Strona:Wacław Gąsiorowski - Bem.djvu/128

Ta strona została uwierzytelniona.

się spodziała. A tam Marynia Sałacka pewno już wszystkie altanki obleciała.
— Sałacka? — powtórzył przeciągle Bem, uderzony tem nazwiskiem.
— Córka generała inżynierów. Bardzo miła panna. A sentymentalna i nieszczęśliwa. Opowiem kiedy pułkownikowi. Będzie i generał. Jemuby opowiedzieć o tej szpiegowskiej historji. Toż byś go ucieszył. Co kroku widzi zdrajcę. Dzielny, poczciwy człowiek, choć niedalekiego lotu. A naszego nudziarza, jak niema, tak niema. Pułkownik dawno z Sikorskim w przyjacielstwie?
— Z panem Sikorskim? Nie mogę powiedzieć...
— Ani ja! — Znam go od tygodnia.
— A ja od wczoraj!
Pani Marchocka parsknęła serdecznym śmiechem.
— Cha-cha-cha! A toś mnie pułkownik zakasował! Cha-cha-cha! Paradne skojarzenie! — Spotkałam go akurat temu tydzień u majorowej Krasnodębskiej.
— A pani zna Krasnodębską?
Pani Marchocka potrząsnęła domyślnie główką.
— Jakby to pułkownikowi powiedzieć. Helenkę pamiętam jeszcze z klasztoru. Była starszą nademnie, lecz wiele okazywała mi. Po tem, co zaszło, — nie powinnam, stanowczo nie powinnam.
— Hurtig!
— Otóż właśnie! Ale i major wiele, wiele bardzo zawinił. Więc poprostu przez litość, raz do roku, aby, aby się miała wypłakać przed kim. U niej zatem spotkałam Sikorskiego.

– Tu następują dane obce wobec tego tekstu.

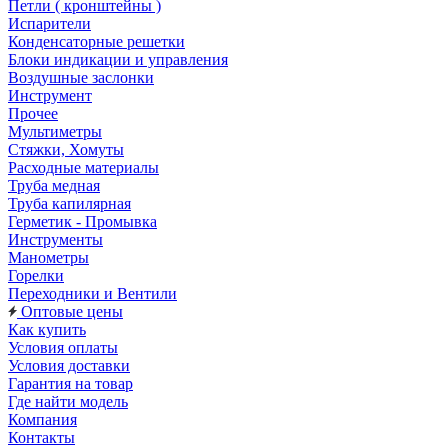
Петли ( кронштейны )
Испарители
Конденсаторные решетки
Блоки индикации и управления
Воздушные заслонки
Инструмент
Прочее
Мультиметры
Стяжки, Хомуты
Расходные материалы
Труба медная
Труба капилярная
Герметик - Промывка
Инструменты
Манометры
Горелки
Переходники и Вентили
Оптовые цены
Как купить
Условия оплаты
Условия доставки
Гарантия на товар
Где найти модель
Компания
Контакты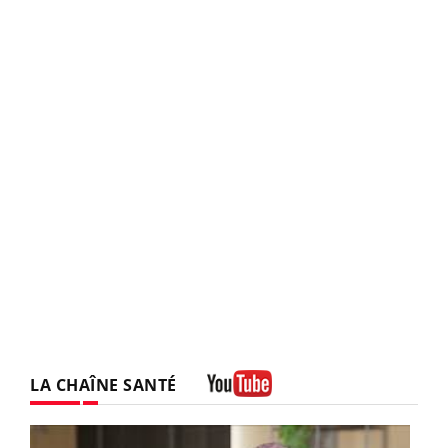
LA CHAÎNE SANTÉ
Youtube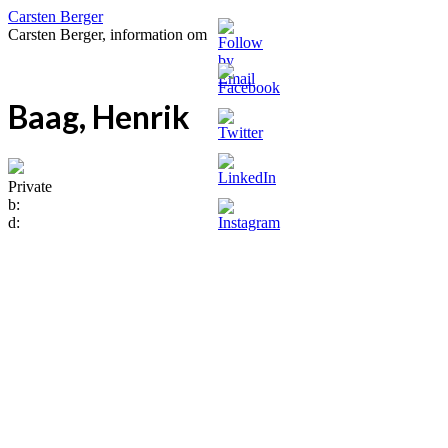
Carsten Berger
Carsten Berger, information om
Baag, Henrik
Private
b:
d: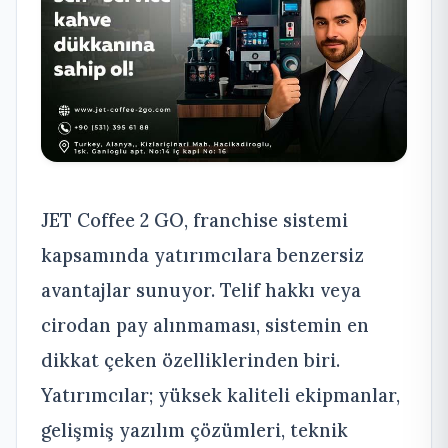
JET Coffee 2 GO, franchise sistemi
kapsamında yatırımcılara benzersiz
avantajlar sunuyor. Telif hakkı veya
cirodan pay alınmaması, sistemin en
dikkat çeken özelliklerinden biri.
Yatırımcılar; yüksek kaliteli ekipmanlar,
gelişmiş yazılım çözümleri, teknik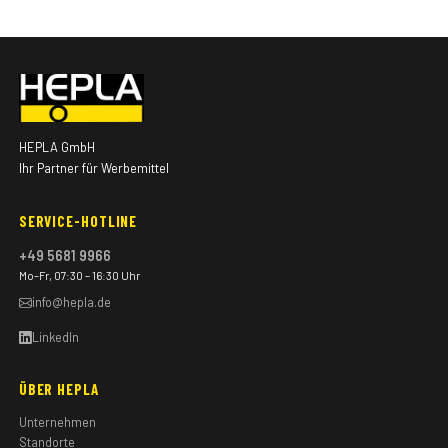
HEPLA GmbH
Ihr Partner für Werbemittel
SERVICE-HOTLINE
+49 5681 9966
Mo–Fr, 07:30 – 16:30 Uhr
info@hepla.de
LinkedIn
ÜBER HEPLA
Unternehmen
Standorte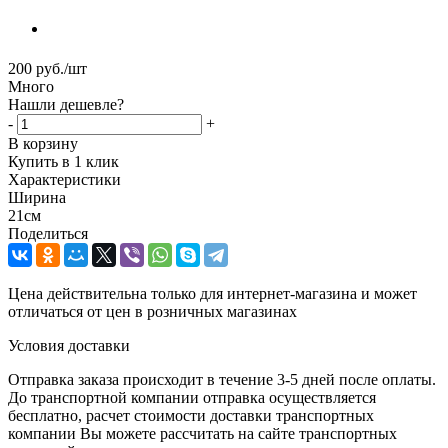
200
руб.
/шт
Много
Нашли дешевле?
-
+
В корзину
Купить в 1 клик
Характеристики
Ширина
21см
Поделиться
Цена действительна только для интернет-магазина и может
отличаться от цен в розничных магазинах
Условия доставки
Отправка заказа происходит в течение 3-5 дней после оплаты.
До транспортной компании отправка осуществляется
бесплатно, расчет стоимости доставки транспортных
компании Вы можете рассчитать на сайте транспортных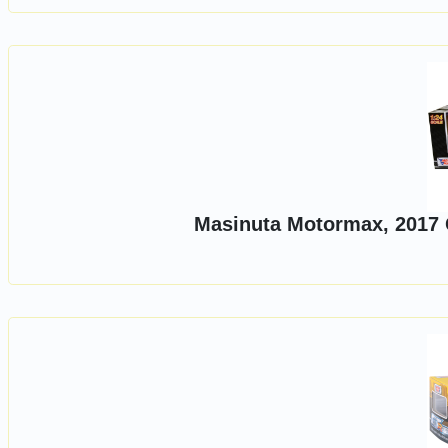
Masinuta Motormax, 2017 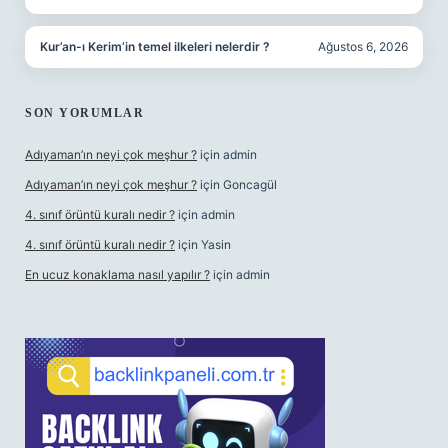
Kur’an-ı Kerim’in temel ilkeleri nelerdir ?
Ağustos 6, 2026
SON YORUMLAR
Adıyaman’ın neyi çok meşhur ?
için
admin
Adıyaman’ın neyi çok meşhur ?
için
Goncagül
4. sınıf örüntü kuralı nedir ?
için
admin
4. sınıf örüntü kuralı nedir ?
için
Yasin
En ucuz konaklama nasıl yapılır ?
için
admin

I ten, jak go pułkownik znasz, z honorami do mnie, uprzejmościami. Powiem nawet, że gdy się zjawił u mnie z siurpryzą, zamierzałam go zbyć. Potulna postać owej nibyto sierotki pomiarkowała mnie nieco, ale przekonało dopiero imię pana pułkownika!
— Pani!
— A od dziś dopiero dla Sikorskiego nabrałam życzliwości... Ucieszna figura, zakazana, lecz poczciwa niezawodnie! Gospodaruje tu, jak u siebie.
— Tyle mu winieniem, iż ośmielam się błagać dlań o przebaczenie.